The mall is also a good place to cool off, get an ice cream, and people-watch; which is what I and that kid who is staring at me from across the food court decided to do today. The kid gets up, ice cream cone in one hand and a small white plastic bag dragged off the bench in the other, and walks my way. He is ten-ish and a little pudgy.
What bothers me about this is that when I project myself into him I get nothing for my effort. Reading him is like reading a fern.
When he approaches, he says, “Hey, mister. Whatcha doing?”
“Fishing,” I say sarcastically.
He looks left and right, pivoting at the waist as his cone drips on his blue and red striped pull-over. He smiles at me, a wicked little smile, and I see his fangs. He leans in and says, “Me too.” His eyebrows waggle.
I understand two things from this exchange. The reason I cannot project myself into him is that he is a soulless creature like me. But what is more important is that I have competition. I say, “Go away boy, you bother me.”

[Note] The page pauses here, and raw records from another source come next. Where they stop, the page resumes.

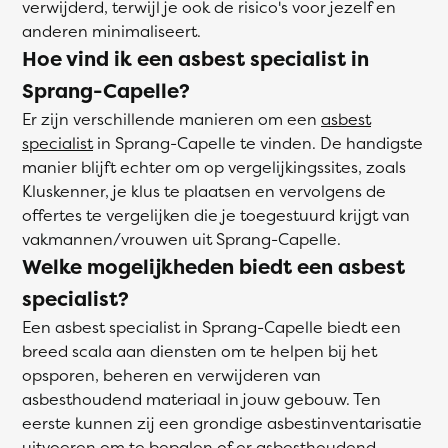
verwijderd, terwijl je ook de risico's voor jezelf en
anderen minimaliseert.
Hoe vind ik een asbest specialist in
Sprang-Capelle?
Er zijn verschillende manieren om een
asbest
specialist
in Sprang-Capelle te vinden. De handigste
manier blijft echter om op vergelijkingssites, zoals
Kluskenner, je klus te plaatsen en vervolgens de
offertes te vergelijken die je toegestuurd krijgt van
vakmannen/vrouwen uit Sprang-Capelle.
Welke mogelijkheden biedt een asbest
specialist?
Een asbest specialist in Sprang-Capelle biedt een
breed scala aan diensten om te helpen bij het
opsporen, beheren en verwijderen van
asbesthoudend materiaal in jouw gebouw. Ten
eerste kunnen zij een grondige asbestinventarisatie
uitvoeren om te bepalen of er asbesthoudend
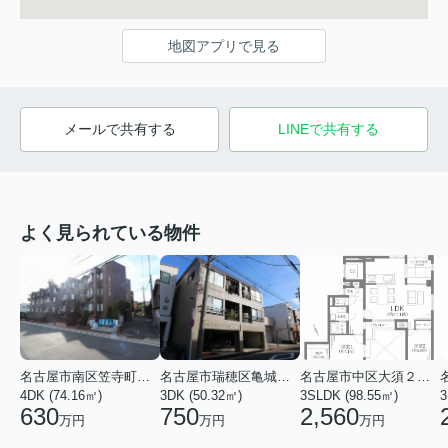
地図アプリで見る
メールで共有する
LINEで共有する
よく見られている物件
名古屋市南区笠寺町字下新町
名古屋市瑞穂区亀城町３丁目
名古屋市中区大須２丁目
4DK (74.16㎡)
3DK (50.32㎡)
3SLDK (98.55㎡)
3
630
750
2,560
万円
万円
万円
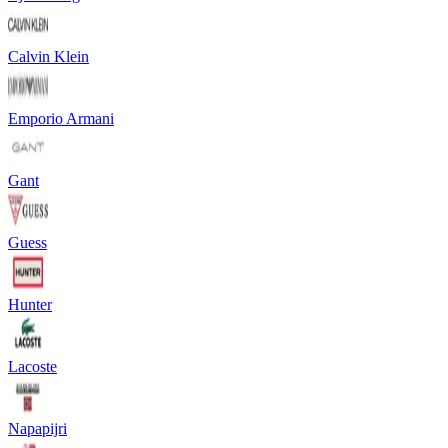
Calvin Klein
Emporio Armani
Gant
Guess
Hunter
Lacoste
Napapijri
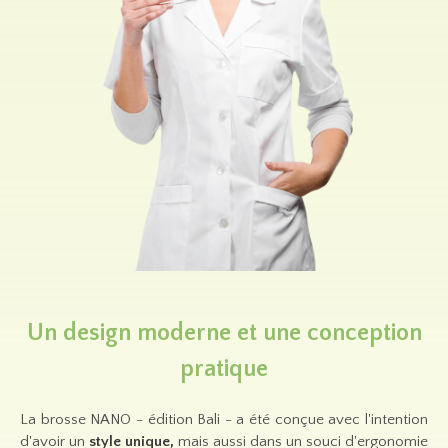
Un design moderne et une conception
pratique
La brosse NANO - édition Bali - a été conçue avec l'intention
d'avoir un
style unique,
mais aussi dans un souci d'ergonomie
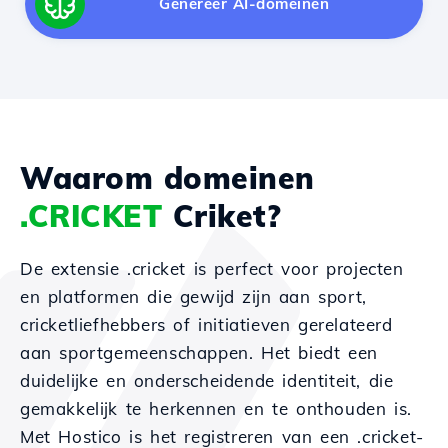
Genereer AI-domeinen
Waarom domeinen
.CRICKET
Criket?
De extensie .cricket is perfect voor projecten
en platformen die gewijd zijn aan sport,
cricketliefhebbers of initiatieven gerelateerd
aan sportgemeenschappen. Het biedt een
duidelijke en onderscheidende identiteit, die
gemakkelijk te herkennen en te onthouden is.
Met Hostico is het registreren van een .cricket-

“What’s a matter, mister?” he says as his smile wilts and his eye sockets go grey, “can’t a kid go fishing where there’s fish?” His voice gravels through the last words and his eyes are menacing. He is an old hand at intimidation, but I am older still.

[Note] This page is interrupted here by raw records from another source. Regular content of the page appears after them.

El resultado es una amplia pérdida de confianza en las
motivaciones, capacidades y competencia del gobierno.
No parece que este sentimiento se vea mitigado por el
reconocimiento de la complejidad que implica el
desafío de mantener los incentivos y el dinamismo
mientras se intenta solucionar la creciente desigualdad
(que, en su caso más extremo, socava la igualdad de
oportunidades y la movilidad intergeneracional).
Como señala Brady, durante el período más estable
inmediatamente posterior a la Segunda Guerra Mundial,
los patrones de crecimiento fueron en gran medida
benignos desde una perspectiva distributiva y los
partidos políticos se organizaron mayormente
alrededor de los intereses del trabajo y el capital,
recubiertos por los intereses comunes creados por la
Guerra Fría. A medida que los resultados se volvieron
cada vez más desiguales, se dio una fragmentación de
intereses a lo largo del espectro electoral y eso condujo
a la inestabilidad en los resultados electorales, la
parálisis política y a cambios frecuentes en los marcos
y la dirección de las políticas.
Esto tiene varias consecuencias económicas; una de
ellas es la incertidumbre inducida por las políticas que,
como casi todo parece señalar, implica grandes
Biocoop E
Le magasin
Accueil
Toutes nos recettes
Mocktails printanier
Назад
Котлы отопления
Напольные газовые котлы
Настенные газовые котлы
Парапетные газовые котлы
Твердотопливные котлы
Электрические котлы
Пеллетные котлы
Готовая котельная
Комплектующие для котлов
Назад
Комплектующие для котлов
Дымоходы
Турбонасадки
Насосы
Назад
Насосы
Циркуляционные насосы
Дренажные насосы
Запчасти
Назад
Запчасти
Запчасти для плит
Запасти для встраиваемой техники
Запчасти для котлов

“Certainly,” I say jovially, throwing my hands out to either side. “Fish a plenty.” I stand and walk away from him, knowing he’ll follow. He cannot bear the idea that I am not afraid of the likes of him. He’s prideful. The Red Sox hat led me to that conclusion.
I have a destination in mind and he is duty bound for his pride.

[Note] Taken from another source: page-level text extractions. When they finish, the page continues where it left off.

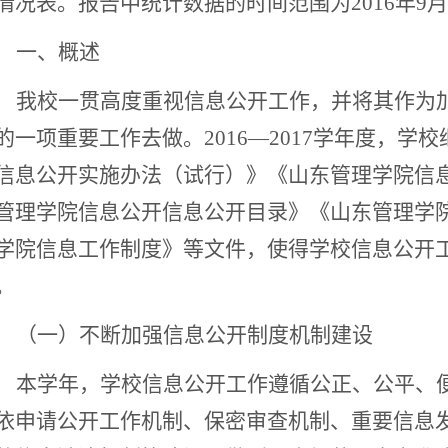
情况表。
报告中统计数据的时间范围为2016年9月1
一、概述
我校一贯高度重视信息公开工作，并将其作为
的一项重要工作去做。2016—2017学年度，学
信息公开实施办法（试行）》《山东管理学院信
管理学院信息公开信息公开目录》《山东管理学
学院信息工作制度》等文件，使得学校信息公开
。
（一）不断加强信息公开制度机制建设
本学年，学校信息公开工作遵循公正、公平、
依申请公开工作机制、保密审查机制、重要信息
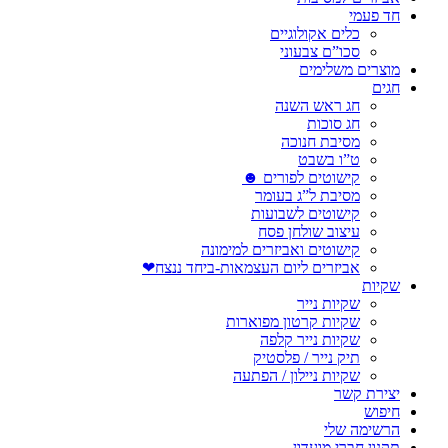
חד פעמי
כלים אקולוגיים
סכו”ם צבעוני
מוצרים משלימים
חגים
חג ראש השנה
חג סוכות
מסיבת חנוכה
ט”ו בשבט
קישוטים לפורים ☻
מסיבת ל”ג בעומר
קישוטים לשבועות
עיצוב שולחן פסח
קישוטים ואביזרים למימונה
אביזרים ליום העצמאות-ביחד ננצח❤
שקיות
שקיות נייר
שקיות קרטון מפוארות
שקיות נייר קלפה
תיק נייר / פלסטיק
שקיות ניילון / הפתעה
יצירת קשר
חיפוש
הרשימה שלי
תקנון חברי מועדון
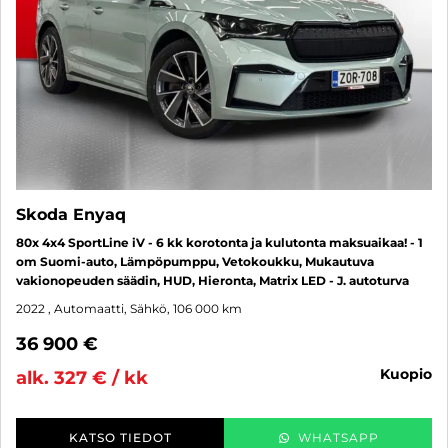
Skoda Enyaq
80x 4x4 SportLine iV - 6 kk korotonta ja kulutonta maksuaikaa! - 1
om Suomi-auto, Lämpöpumppu, Vetokoukku, Mukautuva
vakionopeuden säädin, HUD, Hieronta, Matrix LED - J. autoturva
2022
, Automaatti, Sähkö, 106 000 km
36 900 €
kuopio
alk. 327 € / kk
KATSO TIEDOT
WHATSAPP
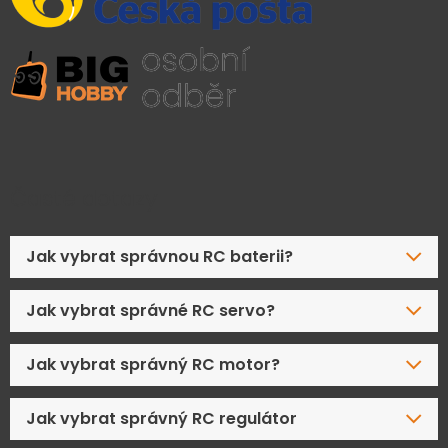
Časté dotazy
Jak vybrat správnou RC baterii?
Jak vybrat správné RC servo?
Jak vybrat správný RC motor?
Jak vybrat správný RC regulátor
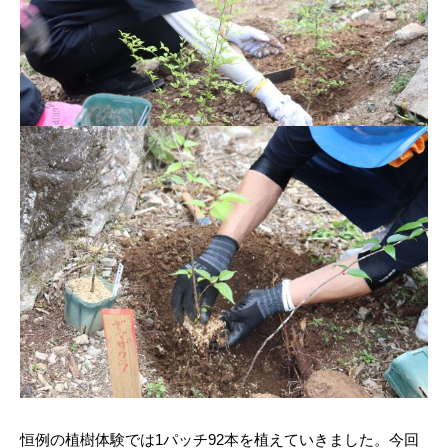
恒例の植樹体験では1パッチ92本を植えていきました。今回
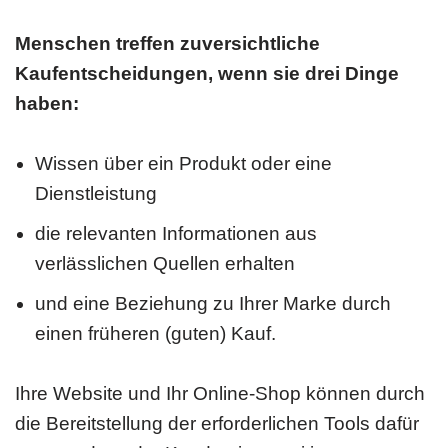
Menschen treffen zuversichtliche
Kaufentscheidungen, wenn sie drei Dinge
haben:
Wissen über ein Produkt oder eine
Dienstleistung
die relevanten Informationen aus
verlässlichen Quellen erhalten
und eine Beziehung zu Ihrer Marke durch
einen früheren (guten) Kauf.
Ihre Website und Ihr Online-Shop können durch
die Bereitstellung der erforderlichen Tools dafür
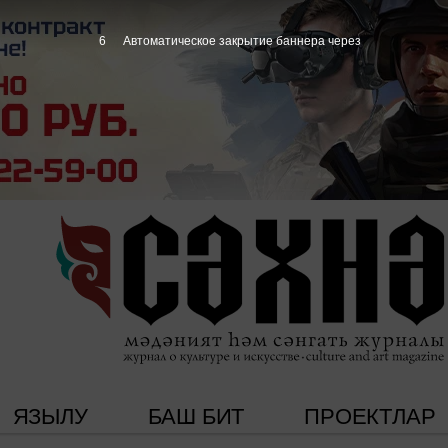
4
Автоматическое закрытие баннера через
ЯЗЫЛУ
БАШ БИТ
ПРОЕКТЛАР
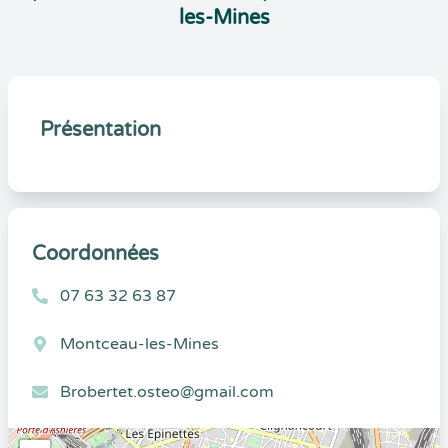
les-Mines
Présentation
Coordonnées
07 63 32 63 87
Montceau-les-Mines
Brobertet.osteo@gmail.com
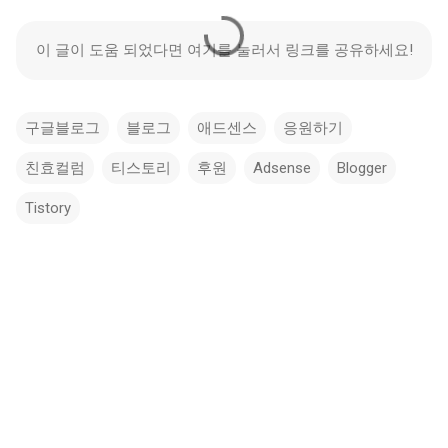
이 글이 도움 되었다면 여기를 눌러서 링크를 공유하세요!
구글블로그
블로그
애드센스
응원하기
친효컬럼
티스토리
후원
Adsense
Blogger
Tistory
댓
글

“Hey mister, do you know who I am?” His childish voice has returned.
As I pass a trash receptacle, I allow the remnants of my ice cream cone to drop from my hand.
“Hey mister, cat gotcha tongue?”
The Sword and Sorcery shop has no patrons and the proprietor is at the back of the store reading something when I enter. I reach into the display window with my right hand and remove a sword, the likes of which I haven’t held since the middle ages. It has a wide quillion that makes it look like a cross to someone looking down after being run through. With my left hand I pull out a small vessel containing water that was a gift from Pope Benedict IX during his short second reign. Using my teeth to unstopper the small flask, I splash what little remains inside onto the sword and plunge the sword into the kid’s heart.
His eyes get big. He looks at me, the sword, me, the sword, and then finally me. “Mister?” he says, and then, “Addonexus?” It is Roman for ‘bringer of death’, which gives me a sense of his true age.
I say, “Extremum vitae spiritum edere.”
He tilts his head to one side like a dog that has heard a high pitched sound. He has no ghost to give up.
His body begins to spasm, a stream of fog roils from the wound, and he seems to evaporate right out of his clothes and off the sword. All that is left of him is some dust and his few bits of clothing. The blue and red striped shirt is hanging off the sword and I hear the ruffling of paper from the back of the store.
“Can I help you with something?” The proprietor’s voice is agitated.
I polish the sword quickly with the shirt and replace the sword in the window. “No,” I say. “It’s not quite what I was looking for. Thank you.”
On my way out I pick up the small white bag the kid was carrying. It’s filled with comic books about, of all things, vampires.